Grâce aux Missives, tu en es convaincue à présent, la science-fiction féminine est un terrain passionnant que tu brûles d’explorer. Tu sillonnes les rayons de ta librairie en soupirant : ta pile à lire est tellement haute que tu t’y es construit une cabane, de toute façon t’as jamais le temps, peut-être dans les transports à la rigueur ou en salle d’attente mais jamais tu vas te trimballer cette magnifique édition jaspée à reliure embossée qui pèse son kilo en salle d’attente, déjà que pour lire au lit ça te décourage. Et puis, si tout compte fait t’aimes pas, si c’est pas le bon moment ?

Vive les novellas.

Les novellas, c’est la vie. Non : c’est une heure de ta vie. Tu entres, tu t’immerges, tu ressors. Le format court réussit parfaitement à la SF ou au fantastique : un concept qu’on explore ou qu’on esquisse, sans s’éparpiller, le temps de semer les questions. Un format idéal pour s’essayer au matrimoine imaginaire.

Et c’est le projet de la collection RéciFs, lancée chez Argyll en 2024 et déjà riche de six titres, bientôt rejoints par deux autres de Cassandra Khaw.

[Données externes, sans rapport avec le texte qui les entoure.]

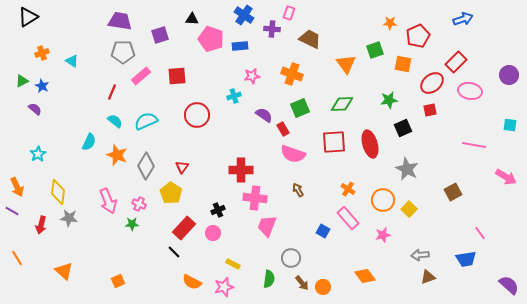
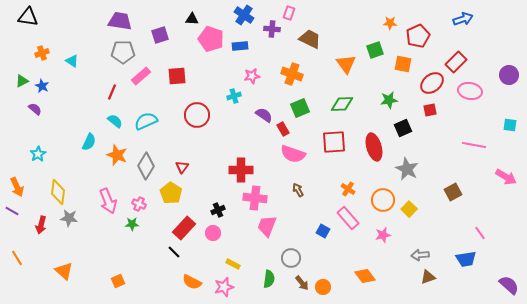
black triangle at (28, 17): rotated 40 degrees clockwise
red ellipse at (370, 144): moved 4 px right, 3 px down
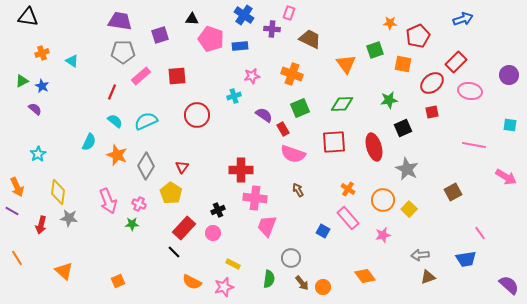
red square at (430, 110): moved 2 px right, 2 px down
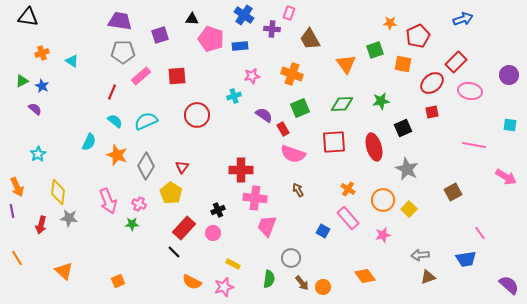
brown trapezoid at (310, 39): rotated 145 degrees counterclockwise
green star at (389, 100): moved 8 px left, 1 px down
purple line at (12, 211): rotated 48 degrees clockwise
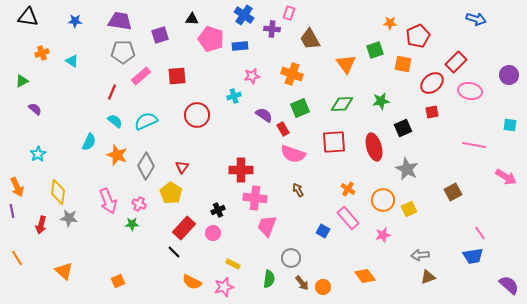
blue arrow at (463, 19): moved 13 px right; rotated 36 degrees clockwise
blue star at (42, 86): moved 33 px right, 65 px up; rotated 24 degrees counterclockwise
yellow square at (409, 209): rotated 21 degrees clockwise
blue trapezoid at (466, 259): moved 7 px right, 3 px up
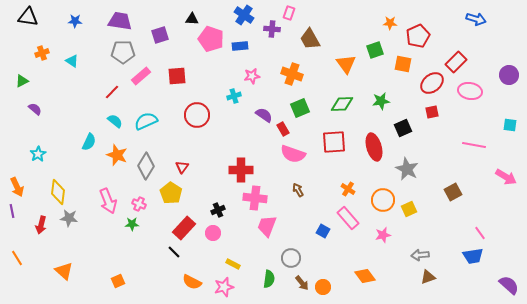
red line at (112, 92): rotated 21 degrees clockwise
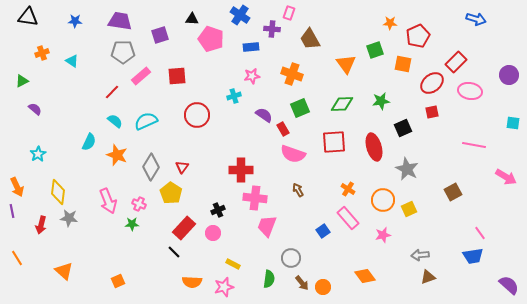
blue cross at (244, 15): moved 4 px left
blue rectangle at (240, 46): moved 11 px right, 1 px down
cyan square at (510, 125): moved 3 px right, 2 px up
gray diamond at (146, 166): moved 5 px right, 1 px down
blue square at (323, 231): rotated 24 degrees clockwise
orange semicircle at (192, 282): rotated 24 degrees counterclockwise
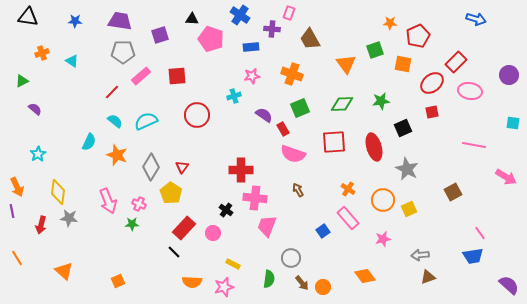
black cross at (218, 210): moved 8 px right; rotated 32 degrees counterclockwise
pink star at (383, 235): moved 4 px down
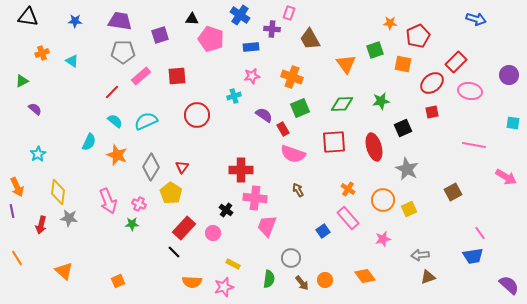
orange cross at (292, 74): moved 3 px down
orange circle at (323, 287): moved 2 px right, 7 px up
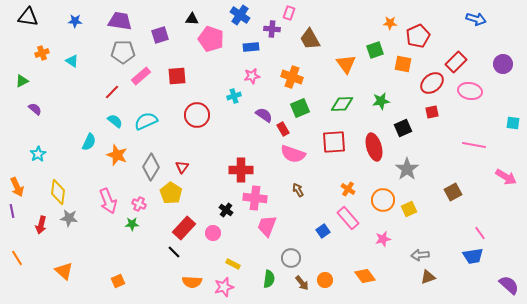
purple circle at (509, 75): moved 6 px left, 11 px up
gray star at (407, 169): rotated 10 degrees clockwise
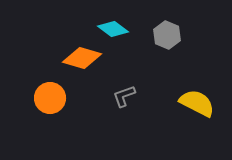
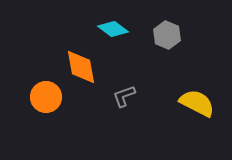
orange diamond: moved 1 px left, 9 px down; rotated 63 degrees clockwise
orange circle: moved 4 px left, 1 px up
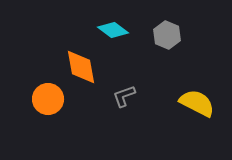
cyan diamond: moved 1 px down
orange circle: moved 2 px right, 2 px down
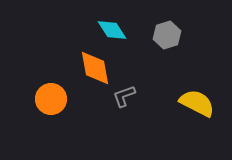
cyan diamond: moved 1 px left; rotated 20 degrees clockwise
gray hexagon: rotated 20 degrees clockwise
orange diamond: moved 14 px right, 1 px down
orange circle: moved 3 px right
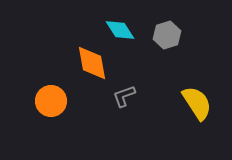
cyan diamond: moved 8 px right
orange diamond: moved 3 px left, 5 px up
orange circle: moved 2 px down
yellow semicircle: rotated 30 degrees clockwise
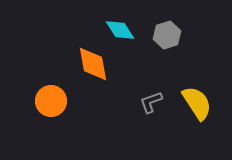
orange diamond: moved 1 px right, 1 px down
gray L-shape: moved 27 px right, 6 px down
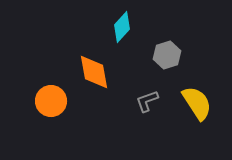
cyan diamond: moved 2 px right, 3 px up; rotated 76 degrees clockwise
gray hexagon: moved 20 px down
orange diamond: moved 1 px right, 8 px down
gray L-shape: moved 4 px left, 1 px up
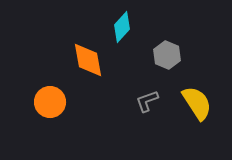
gray hexagon: rotated 20 degrees counterclockwise
orange diamond: moved 6 px left, 12 px up
orange circle: moved 1 px left, 1 px down
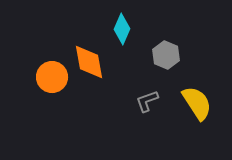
cyan diamond: moved 2 px down; rotated 20 degrees counterclockwise
gray hexagon: moved 1 px left
orange diamond: moved 1 px right, 2 px down
orange circle: moved 2 px right, 25 px up
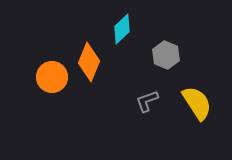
cyan diamond: rotated 24 degrees clockwise
orange diamond: rotated 33 degrees clockwise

Deux titres seraient à lire ensemble : L’agneau égorgera le lion et Les morts possèderont la terre, diptyque de l’autrice anar, féministe et trans Margaret Killjoy, dont on a déjà parlé sur ce site (https://www.lesmissives.fr/index.php/2023/02/22/trois-utopies-a-lire-les-jours-denvie-de-tout-cramer/). On y suit Danielle Cain et la communauté anarchiste qu’elle rejoint, bien qu’elle soit parfois perturbée par les événements qui troublent parfois de tels projets : désaccords internes, apparitions démoniaques meurtrières, tensions, manifestations fantomatiques, etc. C’est drôle, c’est vénère, c’est tendu : parfait.

Pour celles qui préfèrent de la douceur, commencez par Le bracelet de jade de Mu Ming, novella poétique remplie de références à la littérature classique chinoise, qui canalise le lyrisme ténu du conte métaphysique pour explorer des questionnements qui demeurent politiques. De la poésie aussi dans Foodistan de Ketty Steward, elle aussi déjà connue de nos services (https://www.lesmissives.fr/index.php/2023/09/30/trois-trajectoires-pour-lire-ketty-steward/), où l’autrice s’amuse à imaginer une dystopie d’après la « faim du monde », dont les castes sont liées aux mœurs alimentaires et le langage saturé du champ lexical de la nourriture – en plus, il y a des menus hommages aux classiques du genre, Dune ou Les dépossédés.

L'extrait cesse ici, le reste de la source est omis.